Junior Wells + Guest Slide Guitarists
I really found myself surprised to be reviewing this recording. Junior Wells is one of the more famous traditional blues performers. His instrument is the harmonica and he replaced Little Walter in the influentially famous Muddy Waters' Chicago blues band in the mid fifties. I usually claim to not be much of a blues lover and the harmonica is not near the top of my favorite instruments' list. So why, you might ask, did I choose to review this recording? My answer is simply that I enjoyed much of it and mainly, but not entirely, because of the demonstration quality of this hybrid SACD disc. This disc should play on any CD or SACD player and give listeners as clean, clear and realistic sound as you're going to hear at this state of the art. It was recorded in April 1996 (recording engineer Michael Bishop) and was first released a few months later in regular 16-bit/44.1kHz CD format. This disc features specifications and sound quality potential far beyond that, like frequency response to 100kHz and dynamic range of more than 100dB. Two-channel reproduction bests those figures depending on your setup, assuming your player passes the analog signal fully intact. If your receiver's or preamp's DSP (Digital Signal Processing) control is factory set to convert at 44.1kHz, all that extra quality Telarc is working to give you, is simply cut out! Wells has since passed away before this version of that recording was released. His most famous recording was Hoodoo Man Blues, released in 1965. Then as in this recording, he's at his best when keeping a traditional style and holding his flashier show off tendencies in check.

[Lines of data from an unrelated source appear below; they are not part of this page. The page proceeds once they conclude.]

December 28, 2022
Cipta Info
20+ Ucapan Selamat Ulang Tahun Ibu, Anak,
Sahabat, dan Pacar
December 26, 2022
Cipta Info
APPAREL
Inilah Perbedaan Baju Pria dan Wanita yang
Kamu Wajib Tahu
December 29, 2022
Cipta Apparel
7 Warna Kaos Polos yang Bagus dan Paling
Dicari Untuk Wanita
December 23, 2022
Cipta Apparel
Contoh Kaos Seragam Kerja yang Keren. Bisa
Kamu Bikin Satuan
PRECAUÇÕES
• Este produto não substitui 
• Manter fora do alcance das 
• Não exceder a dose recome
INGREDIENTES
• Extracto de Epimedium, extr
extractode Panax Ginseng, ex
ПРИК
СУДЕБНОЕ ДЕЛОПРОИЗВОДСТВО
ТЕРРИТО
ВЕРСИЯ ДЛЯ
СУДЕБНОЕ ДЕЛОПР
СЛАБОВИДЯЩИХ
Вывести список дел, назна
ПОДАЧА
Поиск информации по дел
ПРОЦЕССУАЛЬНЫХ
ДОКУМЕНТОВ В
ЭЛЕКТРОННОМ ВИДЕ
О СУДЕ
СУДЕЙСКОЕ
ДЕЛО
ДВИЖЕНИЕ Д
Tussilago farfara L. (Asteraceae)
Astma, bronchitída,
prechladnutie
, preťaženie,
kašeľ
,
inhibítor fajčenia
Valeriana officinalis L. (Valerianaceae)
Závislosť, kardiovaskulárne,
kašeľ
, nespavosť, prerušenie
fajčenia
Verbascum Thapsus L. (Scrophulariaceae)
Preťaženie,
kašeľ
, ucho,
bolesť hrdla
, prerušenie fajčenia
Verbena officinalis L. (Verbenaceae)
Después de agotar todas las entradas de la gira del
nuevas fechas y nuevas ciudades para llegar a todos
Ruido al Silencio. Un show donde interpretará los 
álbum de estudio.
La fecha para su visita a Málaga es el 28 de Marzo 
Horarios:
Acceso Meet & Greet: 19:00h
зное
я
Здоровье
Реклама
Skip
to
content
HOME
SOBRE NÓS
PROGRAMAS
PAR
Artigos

Unlike some blues performances, here the words are easily understood, and all aspects of vocal phrasing readily apparent. This is what happens with an outstanding recording. Most tracks have pure acoustic instrumental accompaniment. The perspective appears to be a very small nightclub setting with your seat usually about a dozen feet from the stage. I have read that Junior Wells has a "gravely voice" and that is often a negative implication. I found his singing voice to generally be good and certainly pleasing to me. I particularly got a kick out of Tampa Red's novelty type tune "She Wants to Sell My Monkey". Not a duet, but Wells and Alvin "Youngblood" Hart are bantering back and forth about Wells' girl friend's threat to sell his monkey. There is probably some hidden message in all this, but if so, it escaped me. If either Wells' or Hart's voice sounds bass heavy or a bit boomy, check out your speakers or their placement; one or the other probably needs to be changed. If either voice seems actually harsh or emphasizing sibilants, suspect your tweeters, player or cables in that order of possible guilt. The writers of the other classic blues tunes Wells selected for this album include Robert Nighthawk, Bobby Charles, Junior Parker, Arthur Crudup and Sonny Boy Williamson.
There are a total of six guest guitar soloists accompanying Junior Wells on various selections plus a rhythm section of bassist, pianist and drummer. Three of the guitar soloists are classic veterans; the other three are up and coming talents.
In summary, here is an outstanding overall recording of "classic blues" performed by old and new master artists almost entirely with acoustic instruments. Even listeners, like myself, who are not fans of the genre, may find themselves enjoying this album! Adding sonics of truly demonstration quality almost compels me to toss in the appellation, highest recommendation.